Eram aves pesadas, com muito mais carne do que osso.
O transporte dessa genética para o Brasil foi uma operação delicada. Não se trouxe os frangos vivos, mas sim os ovos fecundados dos “avós” da linhagem.
A carga chegou ao Aeroporto de Viracopos e seguiu, sob sigilo absoluto, para uma granja isolada no meio de uma floresta de araucárias na cidade de Tangará, em Santa Catarina. O local, conhecido como “Granja do Lago”, tornou-se o Fort Knox da avicultura brasileira.
Aqui entra a ciência que derruba o mito.
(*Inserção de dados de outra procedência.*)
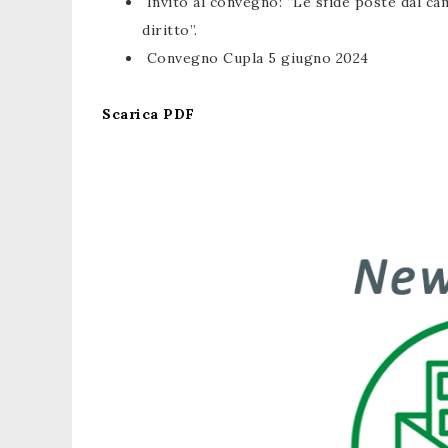
Invito al convegno: “Le sfide poste dal cam
diritto”.
Convegno Cupla 5 giugno 2024
Scarica PDF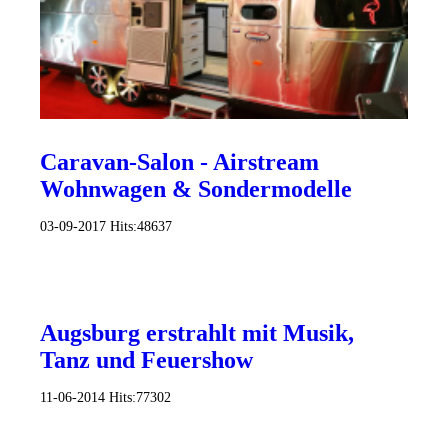
Caravan-Salon - Airstream
Wohnwagen & Sondermodelle
03-09-2017
Hits:
48637
Augsburg erstrahlt mit Musik,
Tanz und Feuershow
11-06-2014
Hits:
77302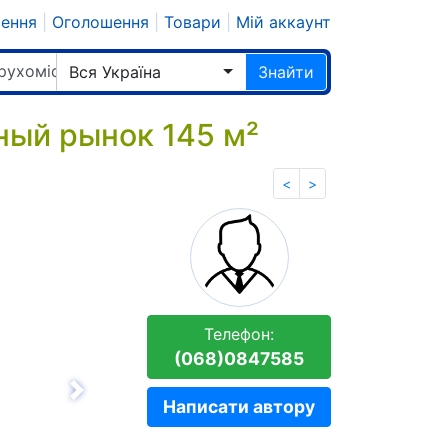
шення
|
Оголошення
|
Товари
|
Мій аккаунт
рухомість
Вся Україна
Знайти
ный рынок 145 м²
<
>
Телефон:
(068)0847585
Вперёд
Написати автору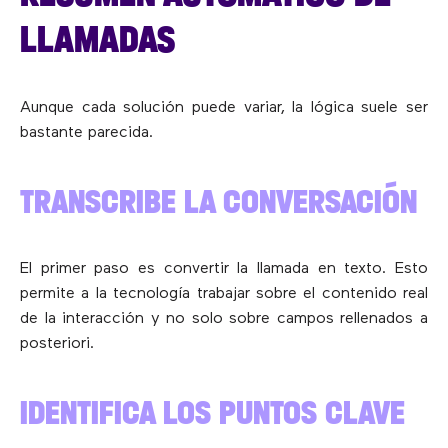
LLAMADAS
Aunque cada solución puede variar, la lógica suele ser
bastante parecida.
TRANSCRIBE LA CONVERSACIÓN
El primer paso es convertir la llamada en texto. Esto
permite a la tecnología trabajar sobre el contenido real
de la interacción y no solo sobre campos rellenados a
posteriori.
IDENTIFICA LOS PUNTOS CLAVE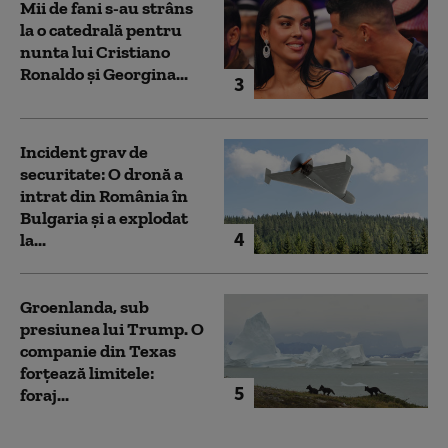
Mii de fani s-au strâns
la o catedrală pentru
nunta lui Cristiano
Ronaldo şi Georgina...
3
Incident grav de
securitate: O dronă a
intrat din România în
Bulgaria şi a explodat
4
la...
Groenlanda, sub
presiunea lui Trump. O
companie din Texas
forțează limitele:
5
foraj...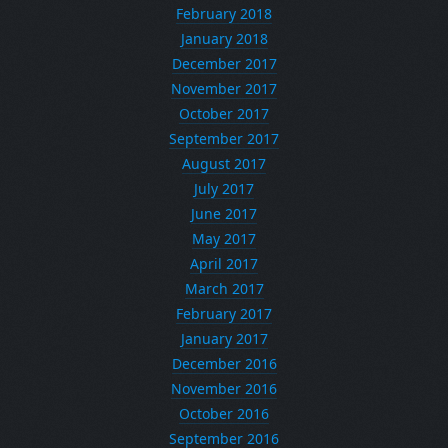
February 2018
January 2018
December 2017
November 2017
October 2017
September 2017
August 2017
July 2017
June 2017
May 2017
April 2017
March 2017
February 2017
January 2017
December 2016
November 2016
October 2016
September 2016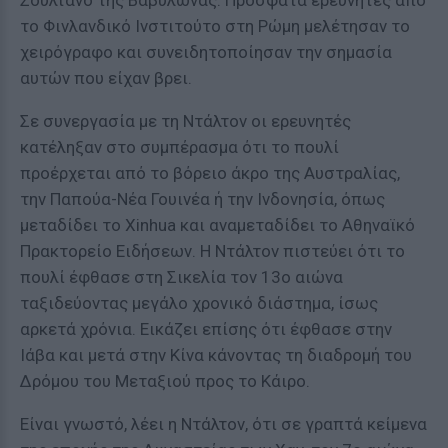
Σουλτάνο της Βαβυλώνας. Πρόσφατα ερευνητές από
το Φινλανδικό Ινστιτούτο στη Ρώμη μελέτησαν το
χειρόγραφο και συνειδητοποίησαν την σημασία
αυτών που είχαν βρει.
Σε συνεργασία με τη Ντάλτον οι ερευνητές
κατέληξαν στο συμπέρασμα ότι το πουλί
προέρχεται από το βόρειο άκρο της Αυστραλίας,
την Παπούα-Νέα Γουινέα ή την Ινδονησία, όπως
μεταδίδει το Xinhua και αναμεταδίδει το Αθηναϊκό
Πρακτορείο Ειδήσεων. Η Ντάλτον πιστεύει ότι το
πουλί έφθασε στη Σικελία τον 13ο αιώνα
ταξιδεύοντας μεγάλο χρονικό διάστημα, ίσως
αρκετά χρόνια. Εικάζει επίσης ότι έφθασε στην
Ιάβα και μετά στην Κίνα κάνοντας τη διαδρομή του
Δρόμου του Μεταξιού προς το Κάιρο.
Είναι γνωστό, λέει η Ντάλτον, ότι σε γραπτά κείμενα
O Chester não é transgênico. Na época, a manipulação genética em laboratório engatinhava. O que a Perdigão fez foi melhoramento genético clássico, a boa e velha Lei de Mendel.
Enfim, deu certo
Durante três anos, nas instalações de Tangará, os técnicos cruzaram o “galo com o maior peito” com a “galinha com o maior peito”. Repetiram o processo geração após geração. O objetivo era criar uma ave que concentrasse 70% de seu peso nas partes nobres (peito e coxas), ao contrário de um frango comum, que tem cerca de 45%.

Chester vivo — Foto: BRF/Divulgação
O nome de batismo foi uma sacada de marketing direta e internacional: veio da palavra inglesa “chest” (peito). O sufixo -er denota “aquele que tem”. Ou seja, Chester: aquele que tem muito peito.
O produto chegou aos supermercados em 1982. No início, o consumidor estranhou aquele “frangão”. Mas a estratégia de vender uma carne macia, suculenta e mais barata que o peru (e mais fácil de assar, pois não resseca tanto) funcionou. Em poucos anos, o Chester virou sinônimo de mesa farta.
Mas por que nunca vemos um Chester vivo? É isso que alimenta as lendas. A resposta é puramente comercial. O Chester é uma marca registrada da BRF (empresa resultante da fusão entre Sadia e Perdigão).
A genética é propriedade intelectual. As aves são criadas em granjas exclusivas, com biosseguridade nível máximo, para evitar que concorrentes roubem a linhagem ou que doenças dizimem o plantel.
Além disso, o ciclo de vida do Chester é mais longo. Enquanto um frango comum é abatido com cerca de 30 a 45 dias, o Chester vive cerca de 50 a 60 dias (chegando a 90 dias no passado) para atingir o peso ideal de 4kg. Eles não “explodem” de tanto comer, nem perdem as pernas.
Eles apenas crescem mais e são abatidos antes de atingirem a maturidade sexual plena, o que também garante que a genética não se espalhe, já que o consumidor compra a ave abatida.
O “monstro”, portanto, é apenas um triunfo do capitalismo. O Chester é um segredo bem guardado não porque seja uma aberração da natureza, mas porque, no disputado mercado das ceias de Natal, ele vale ouro.